In his turn, Labour's Richard Leonard also accused the FM of slipping up. Whereas Ms Davidson had ranged far and wide, he was more effective by restricting himself to a single target, that of radiology scans, their scarcity.

However, at the close, the Labour leader could not resist his "delenda est Carthago" moment. Wouldn't it be much better, he opined, if the FM stopped talking about a further independence referendum - and stuck to sorting out the NHS?

Ms Sturgeon rose slowly, no doubt recalling the line she had rehearsed in front of the mirror. Isn't it remarkable, she asked the presiding officer (and anyone else listening) how her opponents seemed to be obsessed with just one topic, independence?
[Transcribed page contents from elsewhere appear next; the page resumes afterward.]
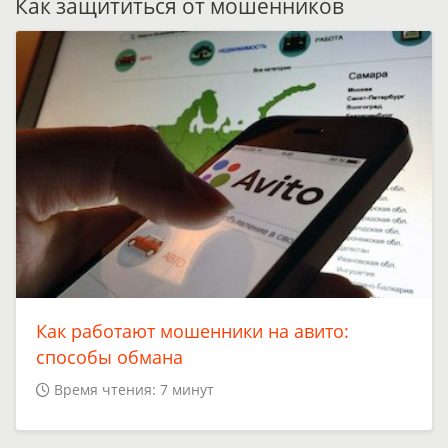
Как защититься от мошенников
Как работают мошенники на авито:
способы обмана
Время чтения: 7 минут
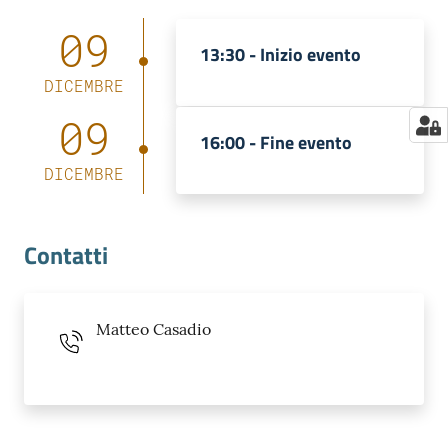
09
13:30 -
Inizio evento
DICEMBRE
09
16:00 -
Fine evento
DICEMBRE
Contatti
Matteo Casadio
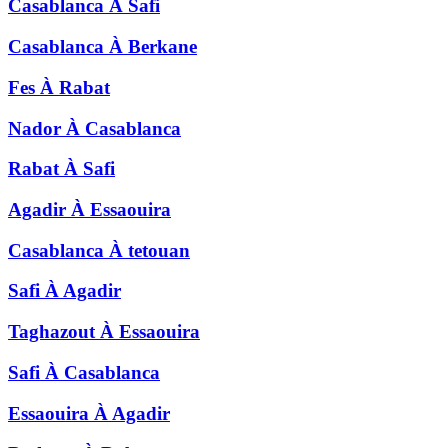
Casablanca
À
Safi
Casablanca
À
Berkane
Fes
À
Rabat
Nador
À
Casablanca
Rabat
À
Safi
Agadir
À
Essaouira
Casablanca
À
tetouan
Safi
À
Agadir
Taghazout
À
Essaouira
Safi
À
Casablanca
Essaouira
À
Agadir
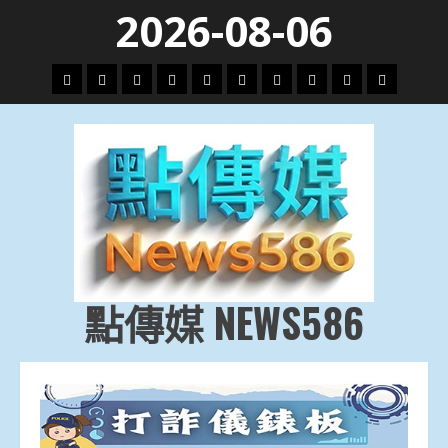
Skip
2026-08-06
to
content
頭
財
地
文
專
娛
政
國
運
生
條
經
方.
教.
題
樂
治
際
動
活
社
科
影
會
技
劇
點傳媒 NEWS586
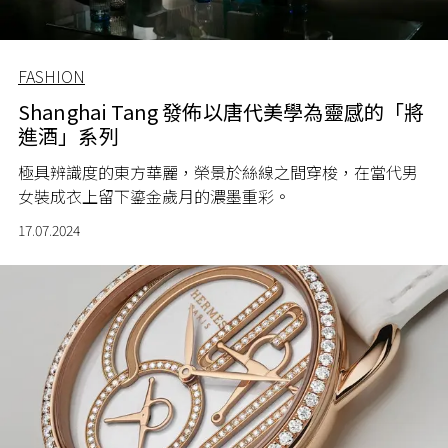
FASHION
Shanghai Tang 發佈以唐代美學為靈感的「將
進酒」系列
極具辨識度的東方華麗，榮景於絲線之間穿梭，在當代男
女裝成衣上留下鎏金歲月的濃墨重彩。
17.07.2024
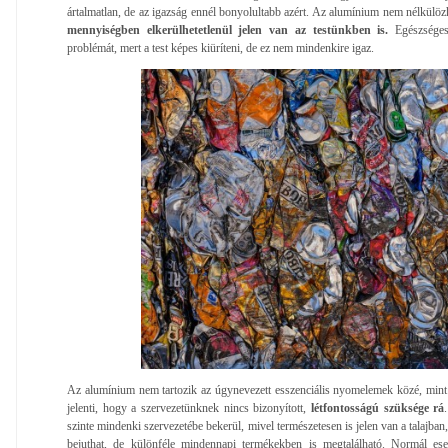
ártalmatlan, de az igazság ennél bonyolultabb azért. Az alumínium nem nélkülöz
mennyiségben elkerülhetetlenül jelen van az testünkben is.
Egészsége
problémát, mert a test képes kiüríteni, de ez nem mindenkire igaz.
Az alumínium nem tartozik az úgynevezett esszenciális nyomelemek közé, mint
jelenti, hogy a szervezetünknek nincs bizonyított,
létfontosságú szüksége rá
szinte mindenki szervezetébe bekerül, mivel természetesen is jelen van a talajban,
bejuthat, de különféle mindennapi termékekben is megtalálható. Normál e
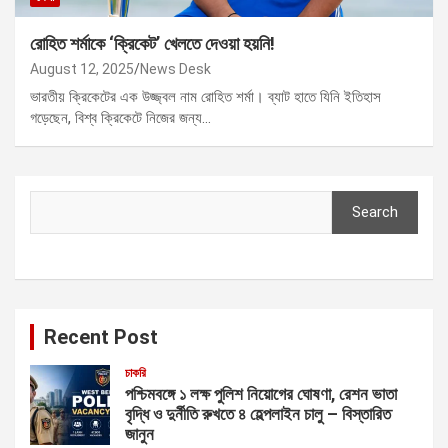
রোহিত শর্মাকে ‘ক্রিকেট’ খেলতে দেওয়া হয়নি!
August 12, 2025
News Desk
ভারতীয় ক্রিকেটের এক উজ্জ্বল নাম রোহিত শর্মা। ব্যাট হাতে যিনি ইতিহাস
গড়েছেন, বিশ্ব ক্রিকেটে নিজের জন্য…
Search
Search
Recent Post
চাকরি
পশ্চিমবঙ্গে ১ লক্ষ পুলিশ নিয়োগের ঘোষণা, রেশন ভাতা
বৃদ্ধি ও দুর্নীতি রুখতে ৪ হেল্পলাইন চালু – বিস্তারিত
জানুন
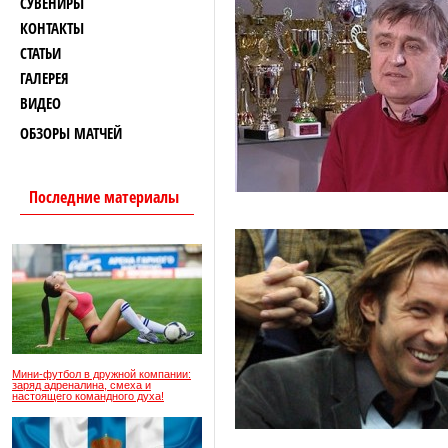
СУВЕНИРЫ
КОНТАКТЫ
СТАТЬИ
ГАЛЕРЕЯ
ВИДЕО
ОБЗОРЫ МАТЧЕЙ
Последние материалы
Мини-футбол в дружной компании:
заряд адреналина, смеха и
настоящего командного духа!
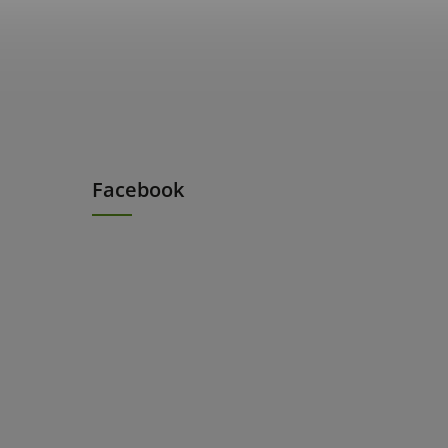
Facebook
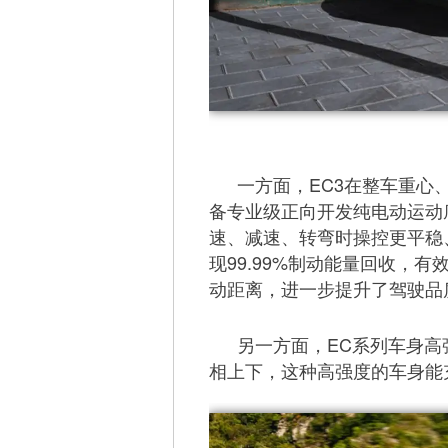
一方面，EC3在整车重心
备专业级正向开发纯电动运动
速、减速、转弯时操控更平稳、安
现99.99%制动能量回收，
动距离，进一步提升了驾驶品
另一方面，EC系列车身高
相上下，这种高强度的车身能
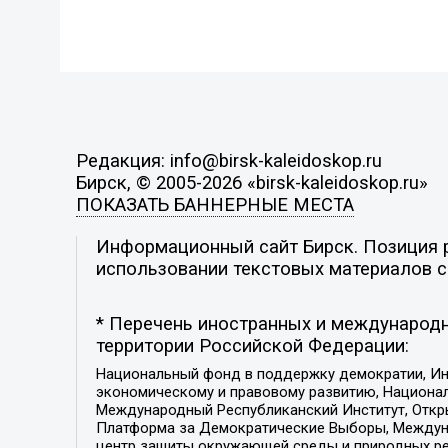
Редакция: info@birsk-kaleidoskop.ru
Бирск, © 2005-2026 «birsk-kaleidoskop.ru»
ПОКАЗАТЬ БАННЕРНЫЕ МЕСТА
Информационный сайт Бирск. Позиция р
использовании текстовых материалов с 
* Перечень иностранных и международн
территории Российской Федерации:
Национальный фонд в поддержку демократии, Ин
экономическому и правовому развитию, Национ
Международный Республиканский Институт, Откры
Платформа за Демократические Выборы, Междуна
центр защиты окружающей среды и природных ресу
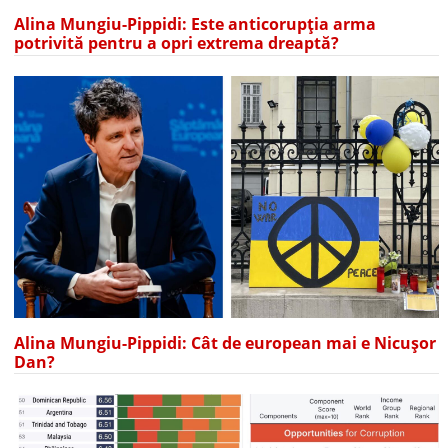
Alina Mungiu-Pippidi: Este anticorupția arma
potrivită pentru a opri extrema dreaptă?
Alina Mungiu-Pippidi: Cât de european mai e Nicușor
Dan?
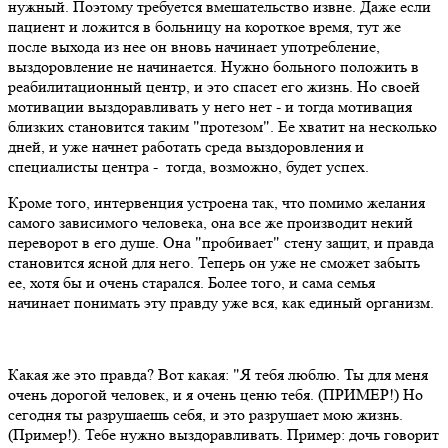
нужный. Поэтому требуется вмешательство извне. Даже если
пациент и ложится в больницу на короткое время, тут же
после выхода из нее он вновь начинает употребление,
выздоровление не начинается. Нужно больного положить в
реабилитационный центр, и это спасет его жизнь. Но своей
мотивации выздоравливать у него нет - и тогда мотивация
близких становится таким "протезом". Ее хватит на несколько
дней, и уже начнет работать среда выздоровления и
специалисты центра - тогда, возможно, будет успех.
Кроме того, интервенция устроена так, что помимо желания
самого зависимого человека, она все же производит некий
переворот в его душе. Она "пробивает" стену защит, и правда
становится ясной для него. Теперь он уже не сможет забыть
ее, хотя бы и очень старался. Более того, и сама семья
начинает понимать эту правду уже вся, как единый организм.
Какая же это правда? Вот какая: "Я тебя люблю. Ты для меня
очень дорогой человек, и я очень ценю тебя. (ПРИМЕР!) Но
сегодня ты разрушаешь себя, и это разрушает мою жизнь.
(Пример!). Тебе нужно выздоравливать. Пример: дочь говорит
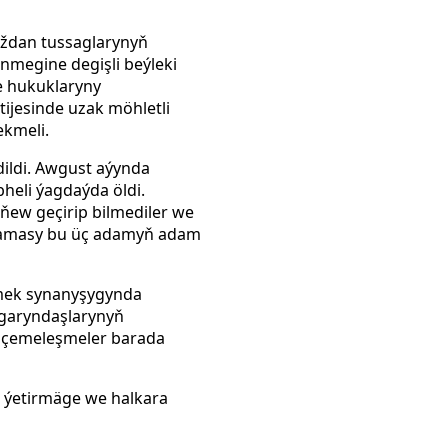
yždan tussaglarynyň
megine degişli beýleki
ňe hukuklaryny
tijesinde uzak möhletli
ekmeli.
ildi. Awgust aýynda
heli ýagdaýda öldi.
ňew geçirip bilmediler we
guramasy bu üç adamyň adam
tmek synanyşygynda
 garyndaşlarynyň
z çemeleşmeler barada
e ýetirmäge we halkara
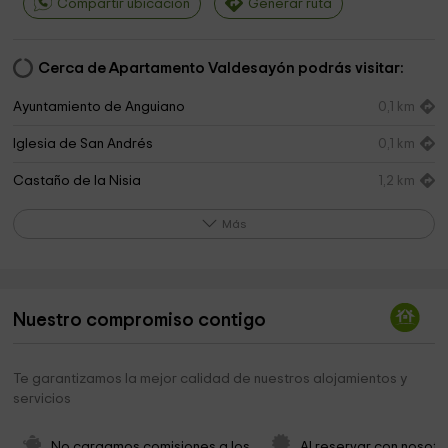
Compartir ubicación
Generar ruta
Cerca de Apartamento Valdesayón podrás visitar:
Ayuntamiento de Anguiano
0,1 km
Iglesia de San Andrés
0,1 km
Castaño de la Nisia
1,2 km
Magdalena Hermitage
1,4 km
Más
Iglesia de San Roman
4,8 km
Ayuntamiento de Matute
4,8 km
Nuestro compromiso contigo
Roble de las Once
5,6 km
Ermita de Ntra. Sra. del Patrocinio
5,7 km
Te garantizamos la mejor calidad de nuestros alojamientos y
servicios
Ayuntamiento de Tobía
5,8 km
Ayuntamiento de Ledesma de la Cogolla
7,5 km
No cargamos comisiones a los 
Al reservar con nosotr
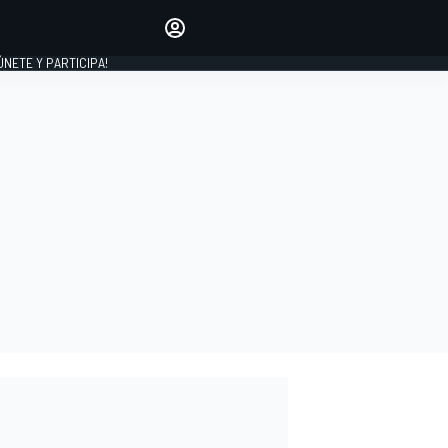
Haz que tu voz se escuche
comentando los artículos
 ÚNETE Y PARTICIPA!
INICIAR SESIÓN
EDICIÓN
ESPAÑA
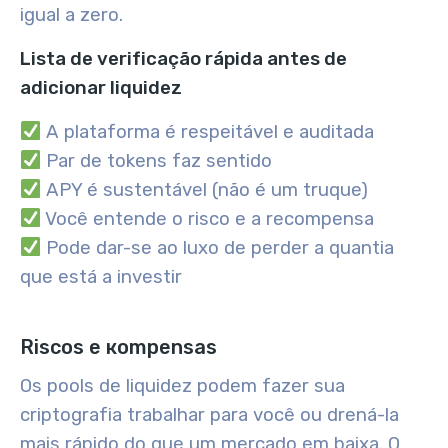
igual a zero.
Lista de verificação rápida antes de
adicionar liquidez
A plataforma é respeitável e auditada
Par de tokens faz sentido
APY é sustentável (não é um truque)
Você entende o risco e a recompensa
Pode dar-se ao luxo de perder a quantia
que está a investir
Riscos e кompensas
Os pools de liquidez podem fazer sua
criptografia trabalhar para você ou drená-la
mais rápido do que um mercado em baixa. O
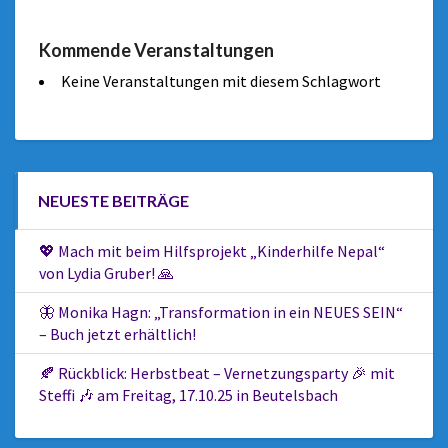
Kommende Veranstaltungen
Keine Veranstaltungen mit diesem Schlagwort
NEUESTE BEITRÄGE
💖 Mach mit beim Hilfsprojekt „Kinderhilfe Nepal“
von Lydia Gruber! 🙏
🦋 Monika Hagn: „Transformation in ein NEUES SEIN“
– Buch jetzt erhältlich!
🍂 Rückblick: Herbstbeat – Vernetzungsparty 🎉 mit
Steffi 🎶 am Freitag, 17.10.25 in Beutelsbach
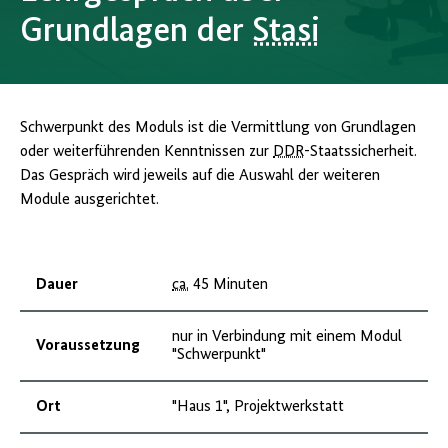
Grundlagen der
Stasi
Schwerpunkt des Moduls ist die Vermittlung von Grundlagen
oder weiterführenden Kenntnissen zur
DDR
-Staatssicherheit.
Das Gespräch wird jeweils auf die Auswahl der weiteren
Module ausgerichtet.
Dauer
ca.
45 Minuten
nur in Verbindung mit einem Modul
Voraussetzung
"Schwerpunkt"
Ort
"Haus 1", Projektwerkstatt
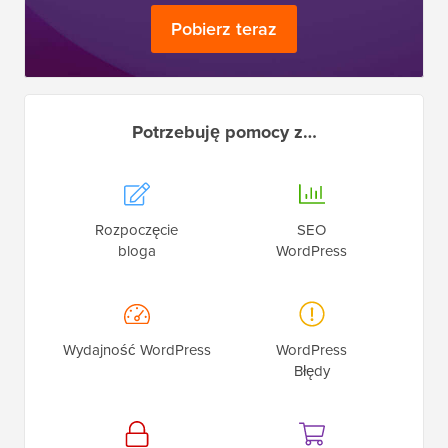
Pobierz teraz
Potrzebuję pomocy z…
Rozpoczęcie
SEO
bloga
WordPress
Wydajność WordPress
WordPress
Błędy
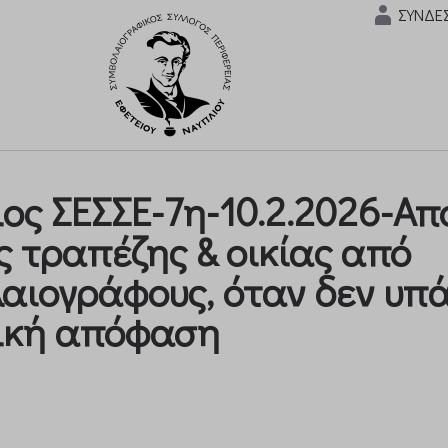
ΣΥΝΔΕ
ιος ΣΕΣΣΕ-7η-10.2.2026-Α
ς τραπέζης & οικίας από
αιογράφους, όταν δεν υπά
ική απόφαση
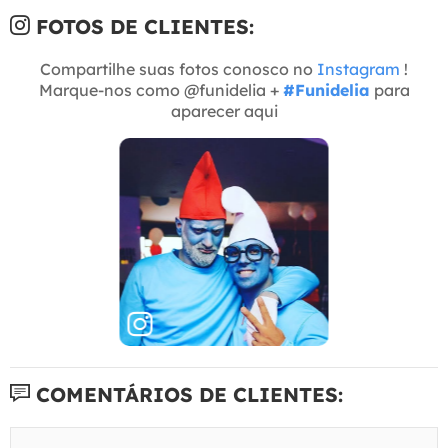
FOTOS DE CLIENTES:
Compartilhe suas fotos conosco no
Instagram
!
Marque-nos como @funidelia +
#Funidelia
para
aparecer aqui
COMENTÁRIOS DE CLIENTES:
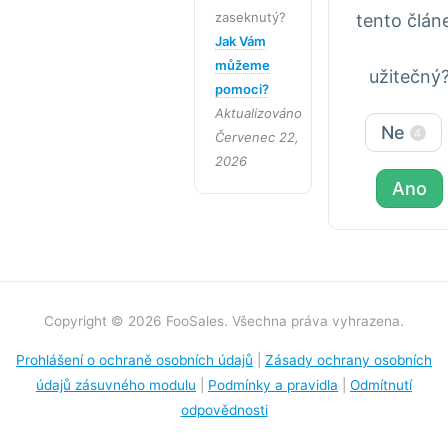
zaseknutý?
tento člán
Jak Vám
můžeme
užitečný
pomoci?
Aktualizováno
Ne
4
Červenec 22,
2026
Ano
Copyright © 2026 FooSales. Všechna práva vyhrazena.
Prohlášení o ochraně osobních údajů
|
Zásady ochrany osobních
údajů zásuvného modulu
|
Podmínky a pravidla
|
Odmítnutí
odpovědnosti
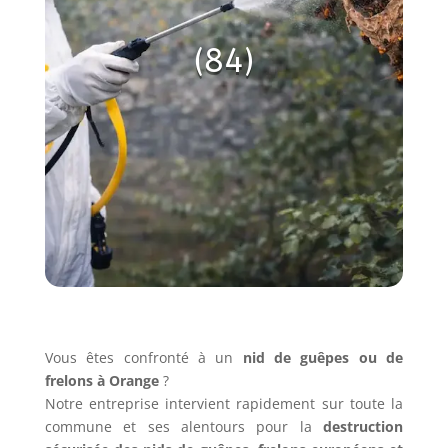
(84)
Vous êtes confronté à un
nid de guêpes ou de
frelons à Orange
?
Notre entreprise intervient rapidement sur toute la
commune et ses alentours pour la
destruction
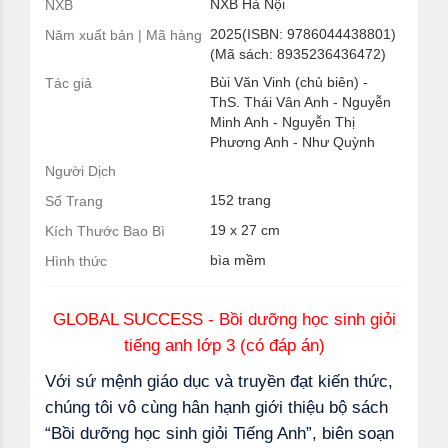
NXB Hà Nội
NXB
2025(ISBN: 9786044438801)
Năm xuất bản | Mã hàng
(Mã sách: 8935236436472)
Bùi Văn Vinh (chủ biên) -
Tác giả
ThS. Thái Vân Anh - Nguyễn
Minh Anh - Nguyễn Thị
Phương Anh - Như Quỳnh
Người Dịch
152 trang
Số Trang
19 x 27 cm
Kích Thước Bao Bì
bìa mềm
Hình thức
GLOBAL SUCCESS - Bồi dưỡng học sinh giỏi
tiếng anh lớp 3 (có đáp án)
Với sứ mệnh giáo dục và truyền đạt kiến thức,
chúng tôi vô cùng hân hạnh giới thiệu bộ sách
“Bồi dưỡng học sinh giỏi Tiếng Anh”, biên soạn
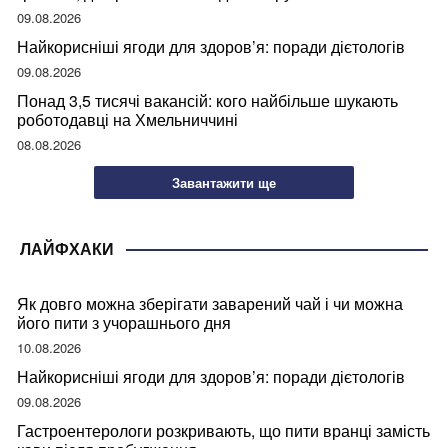
09.08.2026
Найкорисніші ягоди для здоров’я: поради дієтологів
09.08.2026
Понад 3,5 тисячі вакансій: кого найбільше шукають
роботодавці на Хмельниччині
08.08.2026
Завантажити ще
ЛАЙФХАКИ
Як довго можна зберігати заварений чай і чи можна
його пити з учорашнього дня
10.08.2026
Найкорисніші ягоди для здоров’я: поради дієтологів
09.08.2026
Гастроентерологи розкривають, що пити вранці замість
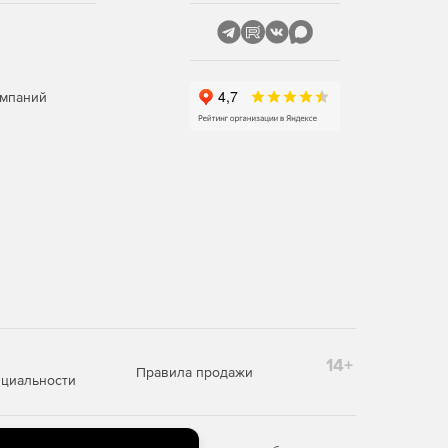
омпаний
14+
Правила продажи
циальности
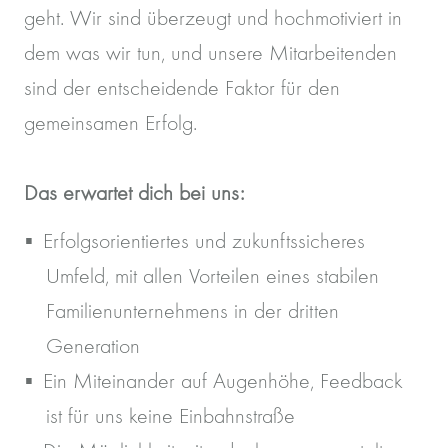
geht. Wir sind überzeugt und hochmotiviert in
dem was wir tun, und unsere Mitarbeitenden
sind der entscheidende Faktor für den
gemeinsamen Erfolg.
Das erwartet dich bei uns:
Erfolgsorientiertes und zukunftssicheres
Umfeld, mit allen Vorteilen eines stabilen
Familienunternehmens in der dritten
Generation
Ein Miteinander auf Augenhöhe, Feedback
ist für uns keine Einbahnstraße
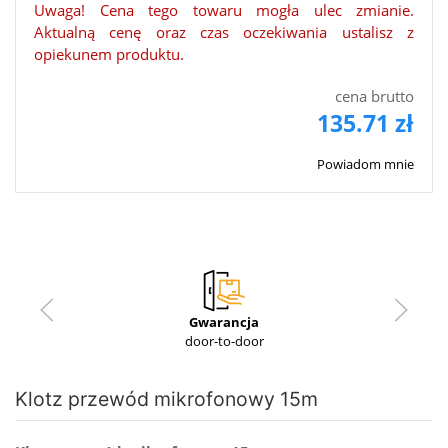
Uwaga! Cena tego towaru mogła ulec zmianie.
Aktualną cenę oraz czas oczekiwania ustalisz z
opiekunem produktu.
cena brutto
135.71 zł
Powiadom mnie
Gwarancja
door-to-door
Klotz przewód mikrofonowy 15m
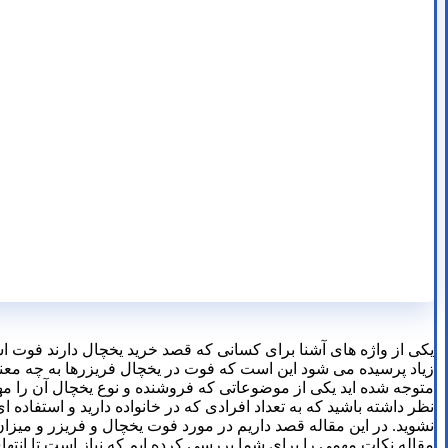
یکی از واژه های آشنا برای کسانی که قصد خرید یخچال دارند فوت است
زیاد پرسیده می شود این است که فوت در یخچال فریزرها به چه مع
متوجه شده اید یکی از موضوعاتی که فروشنده و نوع یخچال آن را م
نظر داشته باشید که به تعداد افرادی که در خانواده دارید و استفاده 
نشوید. در این مقاله قصد داریم در مورد فوت یخچال و فریزر و میزا
مقاله نکات مهمی را برای شما بررسی کرده ایم که نیاز است تا انته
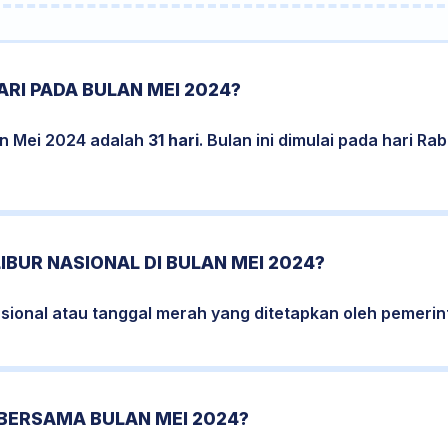
RI PADA BULAN MEI 2024?
an Mei 2024 adalah
31 hari
. Bulan ini dimulai pada hari Ra
IBUR NASIONAL DI BULAN MEI 2024?
nasional atau tanggal merah yang ditetapkan oleh pemerin
 BERSAMA BULAN MEI 2024?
It worked. It was effective. But of course, as Nicola Sturgeon well knows, it is more than a mite specious. It was not Richard Leonard nor Ruth Davidson who commissioned, received and published a report on Scotland's economy under independence.

That was Sturgeon, N. Just as it was the first minister who rivalled Donald Trump in tweet frequency, as she set out her rebuttal of criticisms drawn by the growth commission.

Commission controversy

Is Ms Sturgeon upset at the controversy which the commission has generated, including among members of the wider independence movement? Not a bit of it.

The aim was to get people talking about the "whether" of independence, rather than the when and how. She will, however, have to return to those tricky topics in due course.

On the day, perhaps the most effective of all was Willie Rennie of the Liberal Democrats. Granted fewer questions, he made the most of his limited contribution.

Why was it that treatment waiting times, supposedly guaranteed by statute, were routinely being missed? When, he inquired, would the FM obey her own law?

Ms Sturgeon spoke of the efforts under way, but felt obliged to concede that the performance was unacceptable.